Everything became wrong again. Terror was everywhere. I wanted to go home. But I could not simply leave him in this town, tormented for the second time by that astral bastard monster after we had been apart for twenty-seven years. Buddy, he had been my friend since snot still hung from our noses. The same went for the other losers.
The feeling inside me tore at the walls of my lungs until the pain grew sharper and sharper. I could not erase the image of the small child that still lived inside the man. To me, he would always be that child. He hated being called Eds, so every now and then I called him Spaghetti instead, making the wheezing boy roll his eyes in annoyance and shout in frustration.
When we were small, after school, I had teased him again. “Listen, all of us are called by the shortened version of our names. Bill from William, Stan from Stanley, Ben from Benjamin, and me, Richie from Richard.” Then I glanced at the boy, who was busy reading a comic. “For the sake of fairness, you should also be called Eds, short for Eddie.”
He glared fiercely at me and put down the comic. “Eddie is already short for Edward, idiot.”
I liked that full name. It sounded vampiric and romantic. Coincidentally, I was afraid of werewolves.
Yesterday, while we were planning our second resistance against the clown after twenty-seven years, one of us explained that this destruction required a sacrifice.

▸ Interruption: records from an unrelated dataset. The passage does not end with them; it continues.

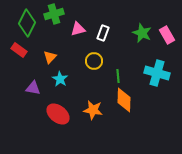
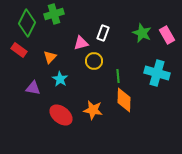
pink triangle: moved 3 px right, 14 px down
red ellipse: moved 3 px right, 1 px down
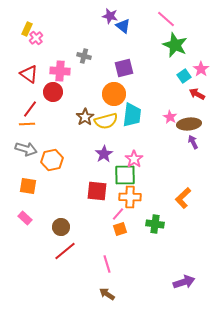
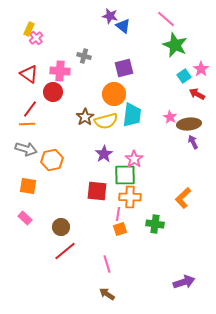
yellow rectangle at (27, 29): moved 2 px right
pink line at (118, 214): rotated 32 degrees counterclockwise
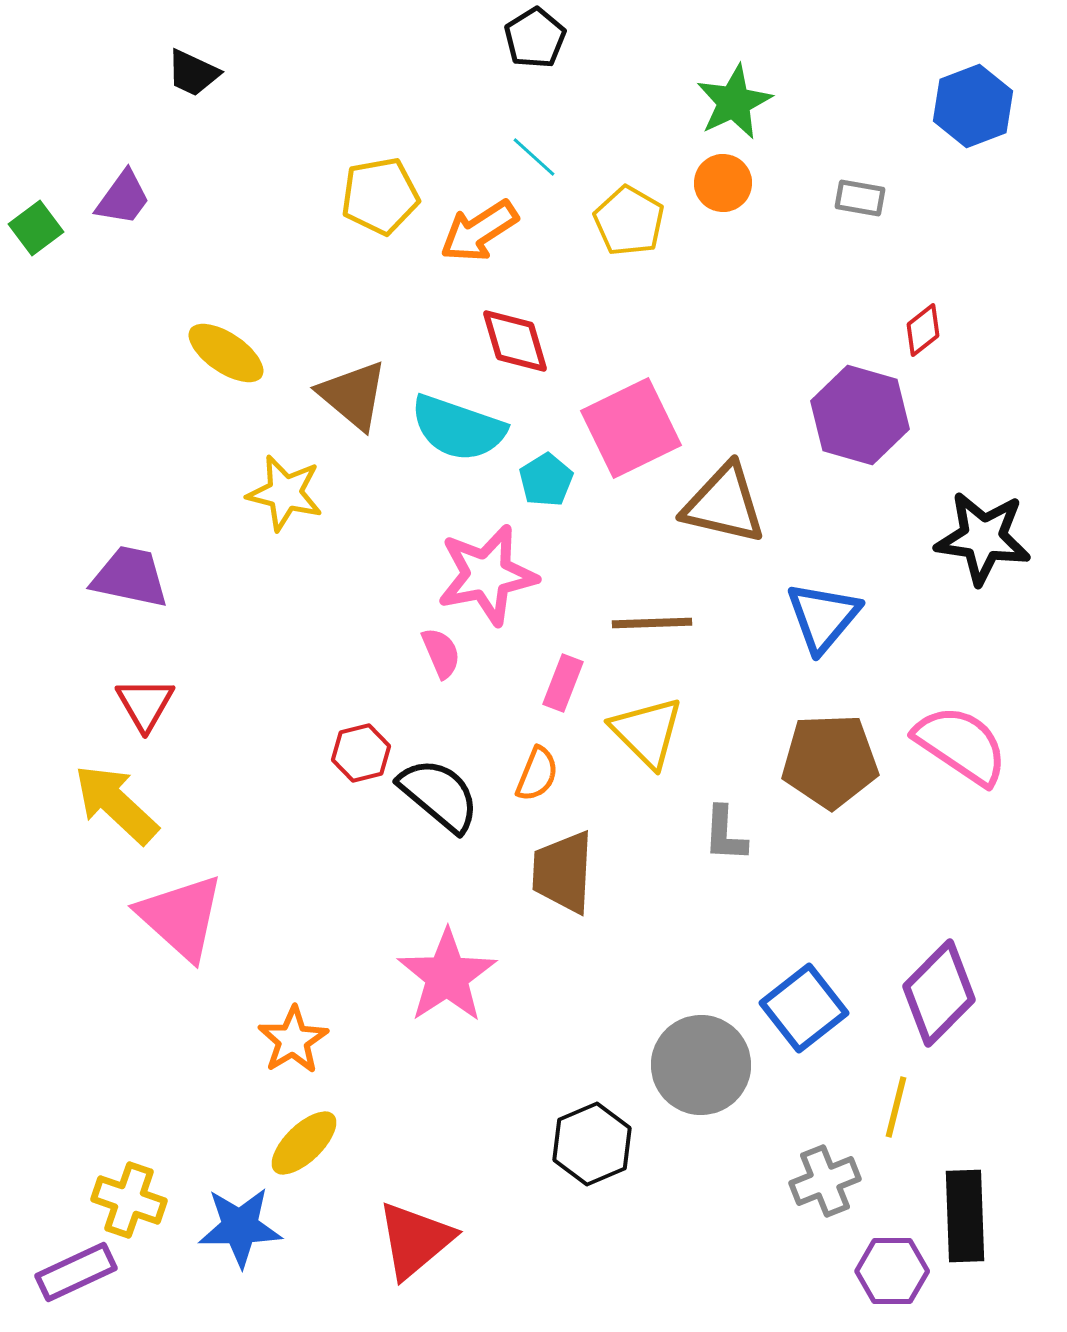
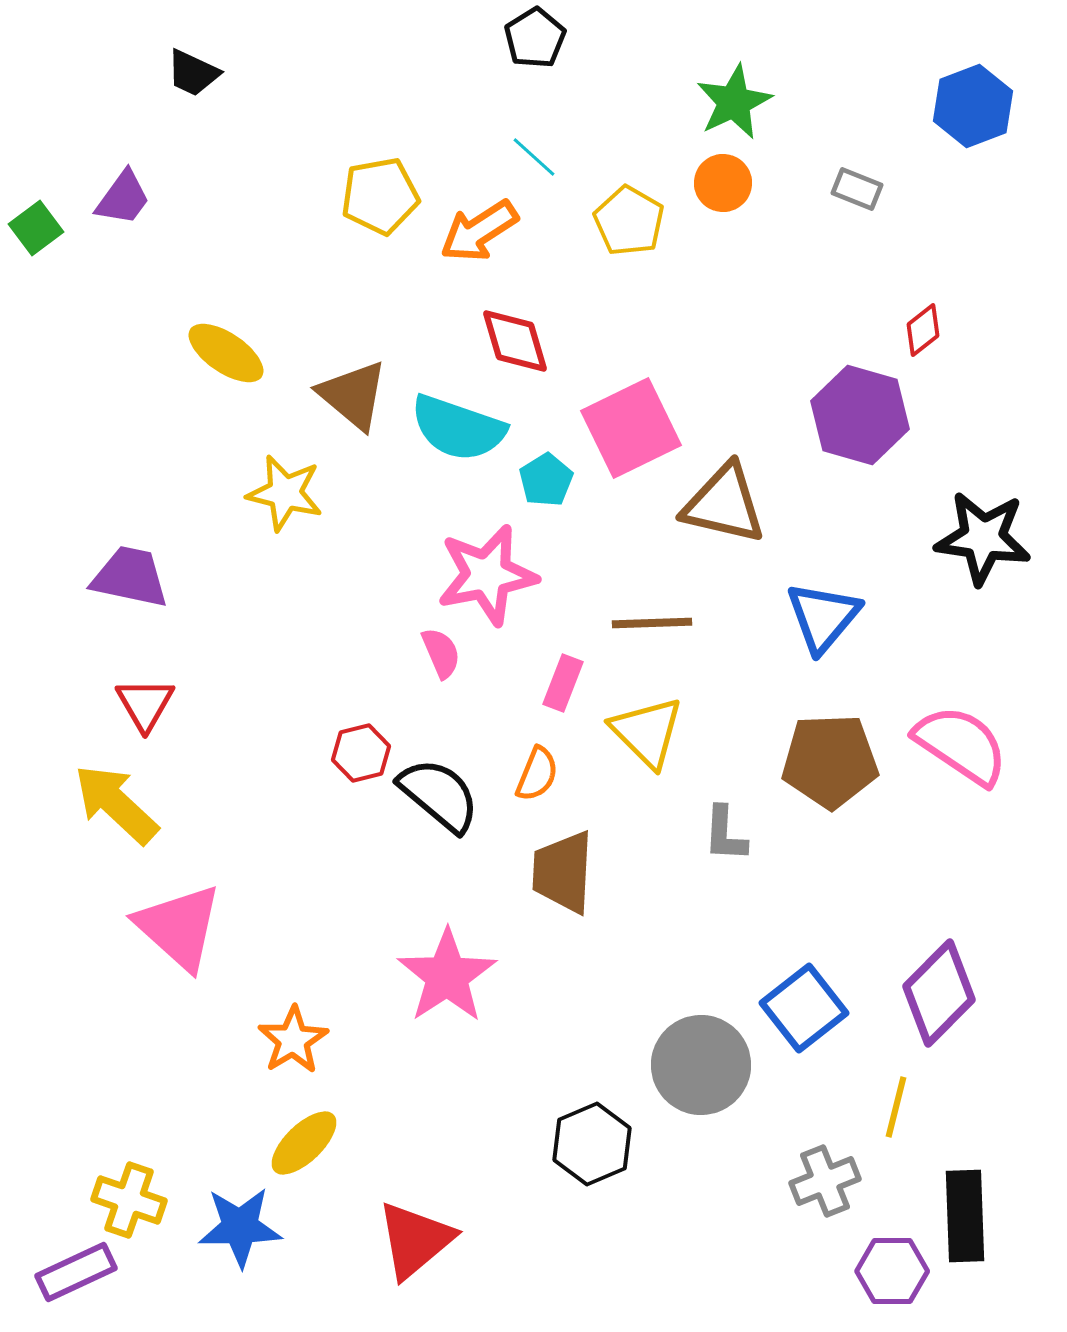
gray rectangle at (860, 198): moved 3 px left, 9 px up; rotated 12 degrees clockwise
pink triangle at (181, 917): moved 2 px left, 10 px down
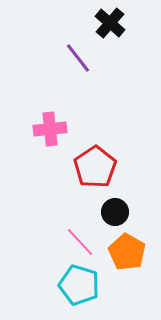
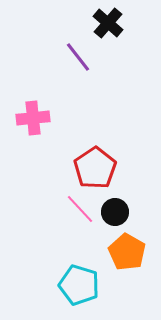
black cross: moved 2 px left
purple line: moved 1 px up
pink cross: moved 17 px left, 11 px up
red pentagon: moved 1 px down
pink line: moved 33 px up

The idiotic version of myself tried to be funny and said, “A sacrifice? I suggest him.” While pointing at the wheezing man by name.
Of course he protested. But one of us explained that the sacrifice did not mean a life.
God had already grown angry with me.
God was angry because I had not cherished the second chance given to me to meet him again.
I had almost been killed by Pennywise.
It should have finished me off then.
I did not know how he had saved me. I had lost consciousness.
What I remembered when awareness returned was him above me, breathing rapidly, trying to smile. “I… defeated it…” He stared at me intently. “I killed it, Rich—”
Pennywise’s claw, as large as a laptop, had pierced through his body.
I screamed.
The other losers screamed.
The familiar scent of medicine and pharmacy that had always clung to his skin was now replaced by the sharp metallic smell of blood.
His body was shaken violently and then thrown in some random direction, slamming against hard rocks. I could only imagine how much it hurt.
I rushed to his side. Covered in blood. I shouted that he could still be saved.
He called my name, the sound like a soft whisper.
“What?” I answered.
There was a pause before he continued. “I…—”
“Don’t talk so much.”
“I fucked your mom.”
Everything happened quickly and painfully. We killed that damned monster with emotions exploding uncontrollably from our chests. Then I broke the hand that had stabbed my friend.
When I returned to him, he was already dead.
I cried, truly sobbing. I shouted to the other losers that he could still be saved, but they too looked resigned and lost.
I embraced him.
I stroked his hair.
I held on to everything about him.
The red-haired loser sobbed. “Honey, he’s already gone.”
I did not even care that the woman had called me that. I kept holding the body.
Two of the losers dragged me away as the sewer collapsed.
I kept screaming that he would not like this. He would protest why we were leaving him in the dirty sewer when we knew he had a phobia of germs. Why were we letting him die there?
I continued shouting his name until the old house completely crumbled to the ground.
Not long after that day of torment, I returned to the Kissing Bridge.
The carving I had made twenty-seven years earlier had grown faint with time, so I took out a pocket knife to deepen the beautiful lines as a memory. Just like the other carvings that carried the same meaning.
I also wanted to carve my own sweet story. I wanted to remember my tragic, tense, painful youth that smelled of blood and made it hard to breathe. I wanted to prove my forbidden feelings to the world. At least this knife’s scratches had spoken more clearly even though they ended in pain.
My feelings had indeed been dirty. That was why God had separated us.
My childhood friend. My first and last love.